Hi, I also faced a problem with udp message loss and performed some tests of syslog-ng with attemts to reduce them. So here are several suggestions.. First, i noticed that with high udp message rates number of udp packets were dropped due to full socket buffers. This may be checked with netstat's per protocol statistics (netstat -s), Increasing socket rx buffer to 3 MB with setsockopt SO_RCVBUF option seems to help. though it does not completely stops packet drops Second, if resolving is required, either syslog-ng dns cache should be enabled, or local caching name server should be installed to speed up resolving, as slow resolving leads to udp messages loss. I also turned off all usertty destinations because they seemed to slow down syslog-ng, constantly reading /var/run/utmp. Unfortunately i could not get rid of udp packets drops comletely, when peak message rates jumps above 4000 msgs/sec number of packets are being dropped :( Does anybody have ideas about how to reduce loss further? On Thu, Feb 20, 2003 at 04:47:53PM +0100, Roberto Nibali wrote:
Hi,
no, your feedback is appreciated.
Ok, meanwhile I've conducted some tests with syslog-ng-1.5.26 and libol-0.3.9 plus a hand-applied templates patch. I've written a little test tool to send log messages to /dev/log where they will be fetched by syslog[d|-ng] and transported via UDP or in case of syslog-ng over UDP/TCP to a central syslog-ng server. The tests were all done over a 10Mbit/s switched network with no other traffic. The hosts are all running a 2.2.x kernel and tools have been compiled with glibc-2.1.3.

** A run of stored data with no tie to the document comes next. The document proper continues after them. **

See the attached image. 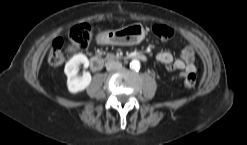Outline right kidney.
I'll return each instance as SVG.
<instances>
[{"label":"right kidney","instance_id":"right-kidney-1","mask_svg":"<svg viewBox=\"0 0 247 145\" xmlns=\"http://www.w3.org/2000/svg\"><path fill=\"white\" fill-rule=\"evenodd\" d=\"M80 64H83L85 68L89 66V60L84 54L74 55L65 65L64 72L67 76V87L70 93L81 92L91 83L92 77L89 72H84L82 77L77 75Z\"/></svg>","mask_w":247,"mask_h":145}]
</instances>
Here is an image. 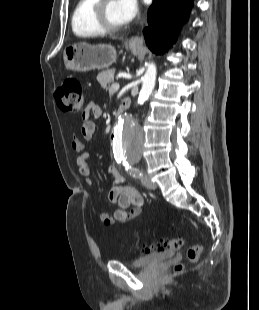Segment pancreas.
Here are the masks:
<instances>
[{
	"mask_svg": "<svg viewBox=\"0 0 259 310\" xmlns=\"http://www.w3.org/2000/svg\"><path fill=\"white\" fill-rule=\"evenodd\" d=\"M97 81L102 88L108 89L109 83L114 81V70L103 71L98 74Z\"/></svg>",
	"mask_w": 259,
	"mask_h": 310,
	"instance_id": "obj_1",
	"label": "pancreas"
}]
</instances>
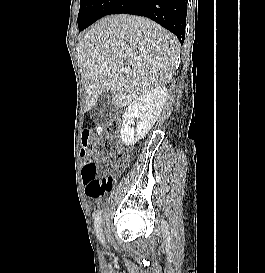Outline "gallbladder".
Segmentation results:
<instances>
[{
	"label": "gallbladder",
	"instance_id": "obj_1",
	"mask_svg": "<svg viewBox=\"0 0 265 273\" xmlns=\"http://www.w3.org/2000/svg\"><path fill=\"white\" fill-rule=\"evenodd\" d=\"M116 114L117 108L112 103V94L109 93H103L91 111L92 118L99 123L112 120Z\"/></svg>",
	"mask_w": 265,
	"mask_h": 273
}]
</instances>
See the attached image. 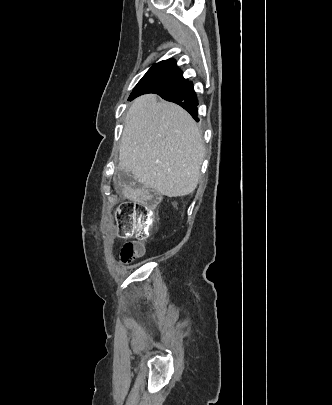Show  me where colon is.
Masks as SVG:
<instances>
[{"mask_svg": "<svg viewBox=\"0 0 332 405\" xmlns=\"http://www.w3.org/2000/svg\"><path fill=\"white\" fill-rule=\"evenodd\" d=\"M158 194L149 188L140 190L133 200L122 201L115 209V217L122 236L144 237L149 234L156 222L154 208L158 204ZM145 247L140 241L126 242L120 250V260L129 263L141 258Z\"/></svg>", "mask_w": 332, "mask_h": 405, "instance_id": "1", "label": "colon"}]
</instances>
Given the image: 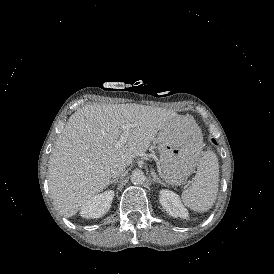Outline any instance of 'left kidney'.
<instances>
[{
    "mask_svg": "<svg viewBox=\"0 0 274 274\" xmlns=\"http://www.w3.org/2000/svg\"><path fill=\"white\" fill-rule=\"evenodd\" d=\"M160 204L169 215L174 218L180 217L187 219L189 217L188 210L182 204L179 196L169 190H161L159 196Z\"/></svg>",
    "mask_w": 274,
    "mask_h": 274,
    "instance_id": "1",
    "label": "left kidney"
}]
</instances>
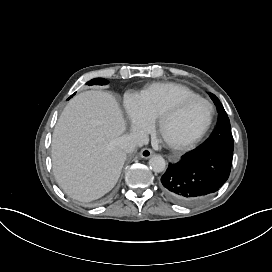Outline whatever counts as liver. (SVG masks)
Masks as SVG:
<instances>
[{"mask_svg":"<svg viewBox=\"0 0 272 272\" xmlns=\"http://www.w3.org/2000/svg\"><path fill=\"white\" fill-rule=\"evenodd\" d=\"M124 120L110 93L87 91L64 108L53 133V172L72 198L90 202L108 193L126 160L116 139Z\"/></svg>","mask_w":272,"mask_h":272,"instance_id":"liver-1","label":"liver"}]
</instances>
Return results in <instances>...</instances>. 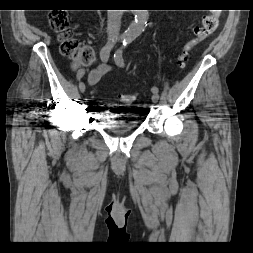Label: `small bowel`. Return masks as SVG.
<instances>
[{"mask_svg":"<svg viewBox=\"0 0 253 253\" xmlns=\"http://www.w3.org/2000/svg\"><path fill=\"white\" fill-rule=\"evenodd\" d=\"M112 67L109 64H101L96 68L92 69L87 76V81L91 86H97L101 81L102 77L110 72H112ZM84 74V70L81 69L78 72V76H82Z\"/></svg>","mask_w":253,"mask_h":253,"instance_id":"obj_1","label":"small bowel"}]
</instances>
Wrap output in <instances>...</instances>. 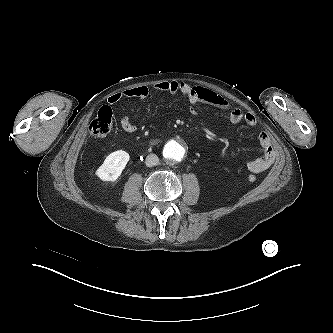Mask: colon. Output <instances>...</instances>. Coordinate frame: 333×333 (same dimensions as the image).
I'll use <instances>...</instances> for the list:
<instances>
[{
    "instance_id": "1",
    "label": "colon",
    "mask_w": 333,
    "mask_h": 333,
    "mask_svg": "<svg viewBox=\"0 0 333 333\" xmlns=\"http://www.w3.org/2000/svg\"><path fill=\"white\" fill-rule=\"evenodd\" d=\"M113 123V112L110 107L103 106L100 108L97 116L91 122L89 130L93 136H104L111 130ZM249 182H255L257 180L256 175H248Z\"/></svg>"
}]
</instances>
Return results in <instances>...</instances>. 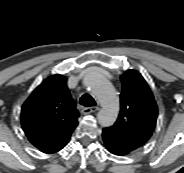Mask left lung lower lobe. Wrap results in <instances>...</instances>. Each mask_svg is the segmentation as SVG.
Listing matches in <instances>:
<instances>
[{"label":"left lung lower lobe","instance_id":"left-lung-lower-lobe-1","mask_svg":"<svg viewBox=\"0 0 184 173\" xmlns=\"http://www.w3.org/2000/svg\"><path fill=\"white\" fill-rule=\"evenodd\" d=\"M102 139L106 149L114 155L124 156L132 152L126 144L106 129L102 132Z\"/></svg>","mask_w":184,"mask_h":173}]
</instances>
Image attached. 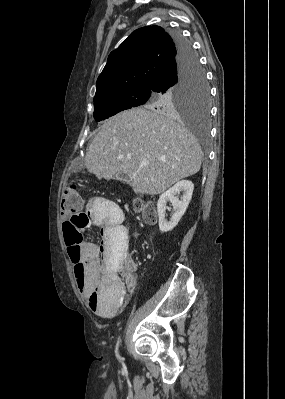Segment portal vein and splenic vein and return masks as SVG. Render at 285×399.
<instances>
[{"label": "portal vein and splenic vein", "mask_w": 285, "mask_h": 399, "mask_svg": "<svg viewBox=\"0 0 285 399\" xmlns=\"http://www.w3.org/2000/svg\"><path fill=\"white\" fill-rule=\"evenodd\" d=\"M143 165H144V166H147L148 164H147V163H144Z\"/></svg>", "instance_id": "obj_1"}]
</instances>
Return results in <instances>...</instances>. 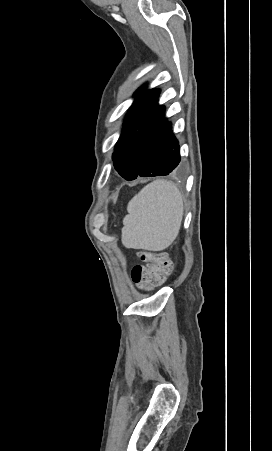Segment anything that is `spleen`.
<instances>
[{"instance_id":"3e777b00","label":"spleen","mask_w":272,"mask_h":451,"mask_svg":"<svg viewBox=\"0 0 272 451\" xmlns=\"http://www.w3.org/2000/svg\"><path fill=\"white\" fill-rule=\"evenodd\" d=\"M123 220L122 243L161 251L176 239L183 218L182 196L173 182L155 180L130 200Z\"/></svg>"}]
</instances>
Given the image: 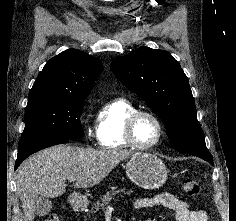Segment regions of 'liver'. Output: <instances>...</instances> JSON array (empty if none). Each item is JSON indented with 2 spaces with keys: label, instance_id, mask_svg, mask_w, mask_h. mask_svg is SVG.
<instances>
[{
  "label": "liver",
  "instance_id": "1",
  "mask_svg": "<svg viewBox=\"0 0 236 221\" xmlns=\"http://www.w3.org/2000/svg\"><path fill=\"white\" fill-rule=\"evenodd\" d=\"M130 150L54 146L25 160L17 169V192L25 221H33L39 195L56 198L66 190V180L74 177V187L89 188L100 183Z\"/></svg>",
  "mask_w": 236,
  "mask_h": 221
}]
</instances>
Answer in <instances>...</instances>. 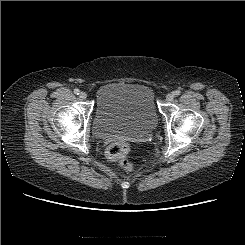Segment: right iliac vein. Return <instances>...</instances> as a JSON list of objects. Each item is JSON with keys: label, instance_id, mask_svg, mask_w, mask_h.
<instances>
[{"label": "right iliac vein", "instance_id": "1", "mask_svg": "<svg viewBox=\"0 0 245 245\" xmlns=\"http://www.w3.org/2000/svg\"><path fill=\"white\" fill-rule=\"evenodd\" d=\"M79 96H80V98L81 99H86L87 98V93L86 92H81L80 94H79Z\"/></svg>", "mask_w": 245, "mask_h": 245}]
</instances>
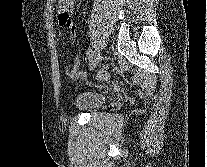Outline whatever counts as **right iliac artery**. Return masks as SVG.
<instances>
[{"mask_svg":"<svg viewBox=\"0 0 207 167\" xmlns=\"http://www.w3.org/2000/svg\"><path fill=\"white\" fill-rule=\"evenodd\" d=\"M93 53H94L93 50H92L91 48H89V49L87 50V53H86V54L88 55L89 58H91L92 55H93Z\"/></svg>","mask_w":207,"mask_h":167,"instance_id":"right-iliac-artery-1","label":"right iliac artery"}]
</instances>
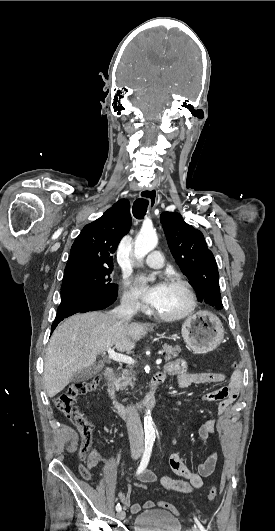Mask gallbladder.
Listing matches in <instances>:
<instances>
[{
  "label": "gallbladder",
  "mask_w": 275,
  "mask_h": 531,
  "mask_svg": "<svg viewBox=\"0 0 275 531\" xmlns=\"http://www.w3.org/2000/svg\"><path fill=\"white\" fill-rule=\"evenodd\" d=\"M103 367V361H99L97 365H92V367H87V369H82V371L74 373L71 381L72 383H83V381H88V379H91V377H94V375H98V373L102 371Z\"/></svg>",
  "instance_id": "obj_1"
}]
</instances>
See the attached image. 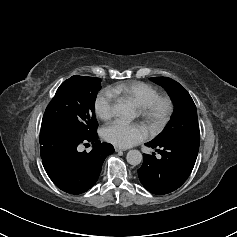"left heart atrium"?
Returning a JSON list of instances; mask_svg holds the SVG:
<instances>
[{"label": "left heart atrium", "instance_id": "1", "mask_svg": "<svg viewBox=\"0 0 237 237\" xmlns=\"http://www.w3.org/2000/svg\"><path fill=\"white\" fill-rule=\"evenodd\" d=\"M102 136L105 141L114 146L128 148L144 141L148 133L140 125L115 121L103 129Z\"/></svg>", "mask_w": 237, "mask_h": 237}]
</instances>
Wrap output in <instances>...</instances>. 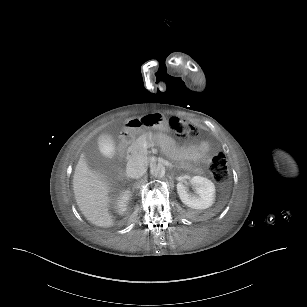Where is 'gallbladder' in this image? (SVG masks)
I'll return each mask as SVG.
<instances>
[{
    "instance_id": "bac80fb5",
    "label": "gallbladder",
    "mask_w": 307,
    "mask_h": 307,
    "mask_svg": "<svg viewBox=\"0 0 307 307\" xmlns=\"http://www.w3.org/2000/svg\"><path fill=\"white\" fill-rule=\"evenodd\" d=\"M98 148L104 156H113L116 153V146L109 136H101L98 139Z\"/></svg>"
}]
</instances>
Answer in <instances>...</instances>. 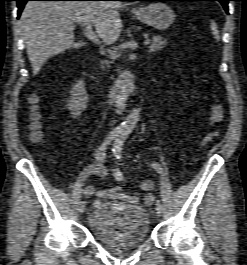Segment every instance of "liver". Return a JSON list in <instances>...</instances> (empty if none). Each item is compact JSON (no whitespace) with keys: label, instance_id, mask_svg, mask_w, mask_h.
Segmentation results:
<instances>
[{"label":"liver","instance_id":"1","mask_svg":"<svg viewBox=\"0 0 247 265\" xmlns=\"http://www.w3.org/2000/svg\"><path fill=\"white\" fill-rule=\"evenodd\" d=\"M121 6L120 2H27L20 26L33 75L38 74L50 57L85 45L84 42H74V22L93 24L105 44L115 43L122 29L118 13Z\"/></svg>","mask_w":247,"mask_h":265}]
</instances>
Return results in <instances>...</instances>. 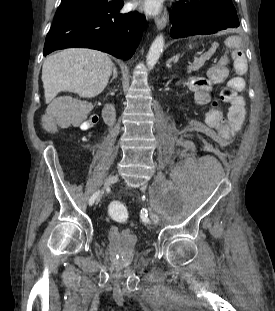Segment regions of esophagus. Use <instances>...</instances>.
<instances>
[{
	"label": "esophagus",
	"mask_w": 275,
	"mask_h": 311,
	"mask_svg": "<svg viewBox=\"0 0 275 311\" xmlns=\"http://www.w3.org/2000/svg\"><path fill=\"white\" fill-rule=\"evenodd\" d=\"M155 23L158 29H163L167 23V13L155 18Z\"/></svg>",
	"instance_id": "obj_1"
}]
</instances>
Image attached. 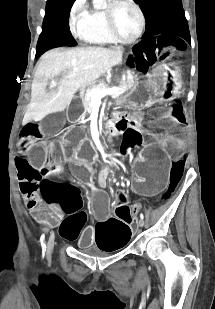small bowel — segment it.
I'll list each match as a JSON object with an SVG mask.
<instances>
[{"label":"small bowel","mask_w":215,"mask_h":309,"mask_svg":"<svg viewBox=\"0 0 215 309\" xmlns=\"http://www.w3.org/2000/svg\"><path fill=\"white\" fill-rule=\"evenodd\" d=\"M124 129L125 130L131 129V131L129 132L131 134L128 133V134L125 135L124 142H126V140H127L129 142V144H133V145L136 144V141L133 138V135L136 133V130H137L135 123H131L130 125H128ZM121 193H122V190H120V189H114L113 190V194H114L115 197H119L121 195Z\"/></svg>","instance_id":"c3829d8e"}]
</instances>
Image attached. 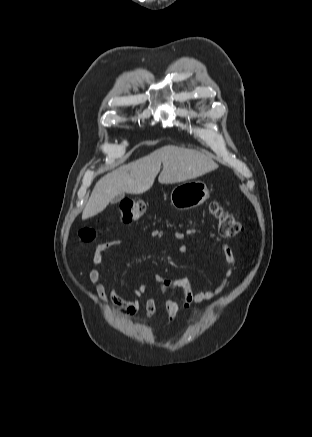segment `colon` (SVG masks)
Returning a JSON list of instances; mask_svg holds the SVG:
<instances>
[{
    "label": "colon",
    "mask_w": 312,
    "mask_h": 437,
    "mask_svg": "<svg viewBox=\"0 0 312 437\" xmlns=\"http://www.w3.org/2000/svg\"><path fill=\"white\" fill-rule=\"evenodd\" d=\"M209 209L215 216L223 237L232 238L243 231V224L217 203L210 204ZM145 211L146 203L142 199L124 198L119 204V220L123 223L134 222L143 216ZM95 236L96 230L92 227H85L79 231V239L84 242L93 240Z\"/></svg>",
    "instance_id": "1"
}]
</instances>
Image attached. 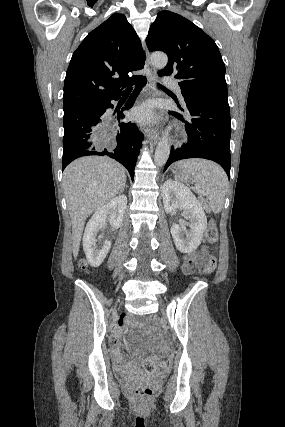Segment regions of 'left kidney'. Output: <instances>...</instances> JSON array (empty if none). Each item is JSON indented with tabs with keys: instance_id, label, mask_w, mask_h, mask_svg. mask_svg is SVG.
Returning <instances> with one entry per match:
<instances>
[{
	"instance_id": "obj_1",
	"label": "left kidney",
	"mask_w": 285,
	"mask_h": 427,
	"mask_svg": "<svg viewBox=\"0 0 285 427\" xmlns=\"http://www.w3.org/2000/svg\"><path fill=\"white\" fill-rule=\"evenodd\" d=\"M161 188L164 209L167 213H175L178 208H183L189 213L190 230L186 231L183 225L173 224L171 234L180 252L192 253L201 244L207 227L205 212L194 194L183 184L167 180Z\"/></svg>"
}]
</instances>
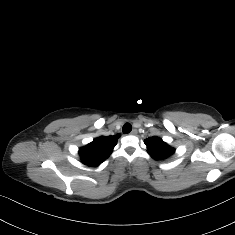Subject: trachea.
Listing matches in <instances>:
<instances>
[{
	"label": "trachea",
	"mask_w": 235,
	"mask_h": 235,
	"mask_svg": "<svg viewBox=\"0 0 235 235\" xmlns=\"http://www.w3.org/2000/svg\"><path fill=\"white\" fill-rule=\"evenodd\" d=\"M131 130H132V125L130 123H126L122 127V131L124 134L131 132Z\"/></svg>",
	"instance_id": "1"
}]
</instances>
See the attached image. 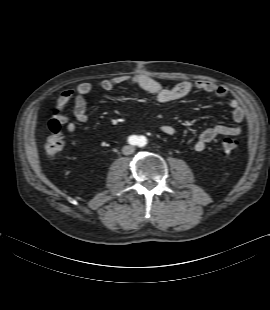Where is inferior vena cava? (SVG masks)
Returning <instances> with one entry per match:
<instances>
[{
	"instance_id": "inferior-vena-cava-1",
	"label": "inferior vena cava",
	"mask_w": 270,
	"mask_h": 310,
	"mask_svg": "<svg viewBox=\"0 0 270 310\" xmlns=\"http://www.w3.org/2000/svg\"><path fill=\"white\" fill-rule=\"evenodd\" d=\"M135 148L130 145H126L123 147L122 151L124 155H130L134 152Z\"/></svg>"
}]
</instances>
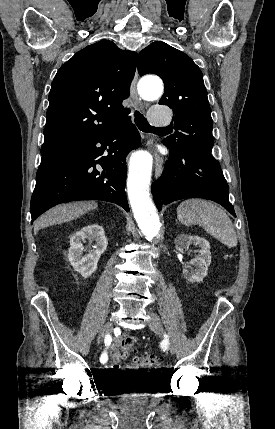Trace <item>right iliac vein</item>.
Masks as SVG:
<instances>
[{
    "label": "right iliac vein",
    "mask_w": 275,
    "mask_h": 429,
    "mask_svg": "<svg viewBox=\"0 0 275 429\" xmlns=\"http://www.w3.org/2000/svg\"><path fill=\"white\" fill-rule=\"evenodd\" d=\"M113 330V324L111 322H108L104 325V327L102 328L99 336H98V344L102 343V341L104 340L105 336L110 334Z\"/></svg>",
    "instance_id": "right-iliac-vein-1"
}]
</instances>
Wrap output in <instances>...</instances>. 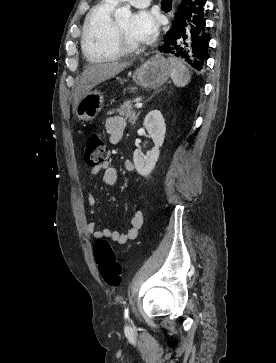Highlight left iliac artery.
Returning a JSON list of instances; mask_svg holds the SVG:
<instances>
[{"mask_svg": "<svg viewBox=\"0 0 276 363\" xmlns=\"http://www.w3.org/2000/svg\"><path fill=\"white\" fill-rule=\"evenodd\" d=\"M125 317L128 318V310H125Z\"/></svg>", "mask_w": 276, "mask_h": 363, "instance_id": "1", "label": "left iliac artery"}]
</instances>
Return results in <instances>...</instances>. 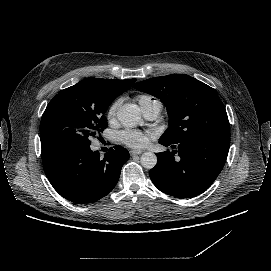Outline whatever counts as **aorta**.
I'll return each mask as SVG.
<instances>
[{
  "label": "aorta",
  "mask_w": 271,
  "mask_h": 271,
  "mask_svg": "<svg viewBox=\"0 0 271 271\" xmlns=\"http://www.w3.org/2000/svg\"><path fill=\"white\" fill-rule=\"evenodd\" d=\"M117 118L125 127L142 125L140 108L136 104L126 103L117 111ZM141 165L146 169H152L157 164V156L152 152H145L140 158Z\"/></svg>",
  "instance_id": "obj_1"
}]
</instances>
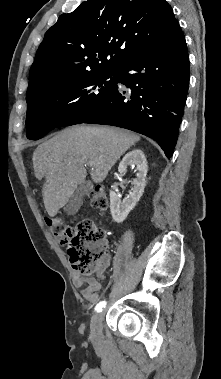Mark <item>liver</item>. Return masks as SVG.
Listing matches in <instances>:
<instances>
[{"instance_id":"1","label":"liver","mask_w":221,"mask_h":379,"mask_svg":"<svg viewBox=\"0 0 221 379\" xmlns=\"http://www.w3.org/2000/svg\"><path fill=\"white\" fill-rule=\"evenodd\" d=\"M140 137L113 127L66 128L40 144L33 153L38 180L45 178L42 196L45 209L54 217L83 183L90 167L91 179L102 182L117 160Z\"/></svg>"}]
</instances>
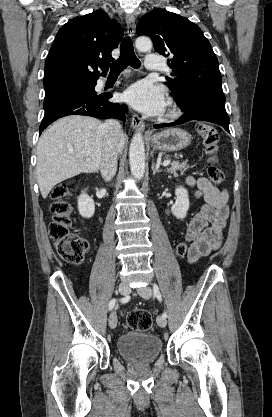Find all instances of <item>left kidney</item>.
Returning a JSON list of instances; mask_svg holds the SVG:
<instances>
[{
    "label": "left kidney",
    "instance_id": "left-kidney-1",
    "mask_svg": "<svg viewBox=\"0 0 272 417\" xmlns=\"http://www.w3.org/2000/svg\"><path fill=\"white\" fill-rule=\"evenodd\" d=\"M175 195L176 202L172 205L171 212L177 219H184L190 205L188 191L184 187H177Z\"/></svg>",
    "mask_w": 272,
    "mask_h": 417
}]
</instances>
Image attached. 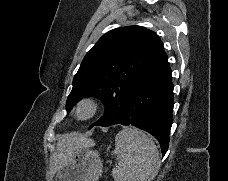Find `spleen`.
<instances>
[{
	"label": "spleen",
	"instance_id": "1",
	"mask_svg": "<svg viewBox=\"0 0 228 181\" xmlns=\"http://www.w3.org/2000/svg\"><path fill=\"white\" fill-rule=\"evenodd\" d=\"M112 153L118 159L112 169L114 181H152L158 173V149L143 131L123 127L115 137Z\"/></svg>",
	"mask_w": 228,
	"mask_h": 181
}]
</instances>
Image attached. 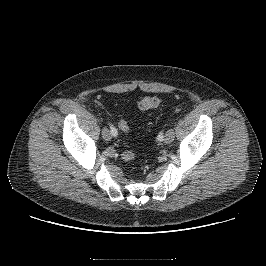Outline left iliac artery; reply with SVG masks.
Returning a JSON list of instances; mask_svg holds the SVG:
<instances>
[{
    "mask_svg": "<svg viewBox=\"0 0 266 266\" xmlns=\"http://www.w3.org/2000/svg\"><path fill=\"white\" fill-rule=\"evenodd\" d=\"M158 140H159L160 142L163 140V133H160V134L158 135Z\"/></svg>",
    "mask_w": 266,
    "mask_h": 266,
    "instance_id": "left-iliac-artery-1",
    "label": "left iliac artery"
}]
</instances>
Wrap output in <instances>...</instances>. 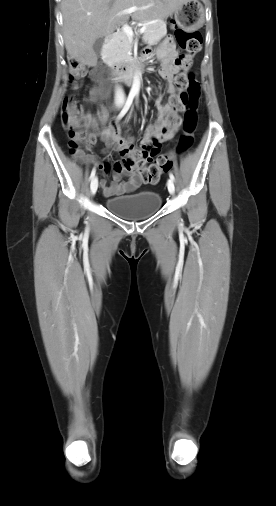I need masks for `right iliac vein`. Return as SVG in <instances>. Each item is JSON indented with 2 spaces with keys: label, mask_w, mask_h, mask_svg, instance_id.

I was interested in how many log messages (burst mode, meaning that there is no usleep between sending messages off via syslog()) one can reliably send over the net and store on the disk depending on the level of enabled MACRO expansion. The results during the tests were quite instable so I had to do a lot of repetitions to get a useful mean per test case.
I do not claim full correctness of these results but they sure give you an impression on the impact of using UDP vs. TCP or enabling MACRO expansion on different levels.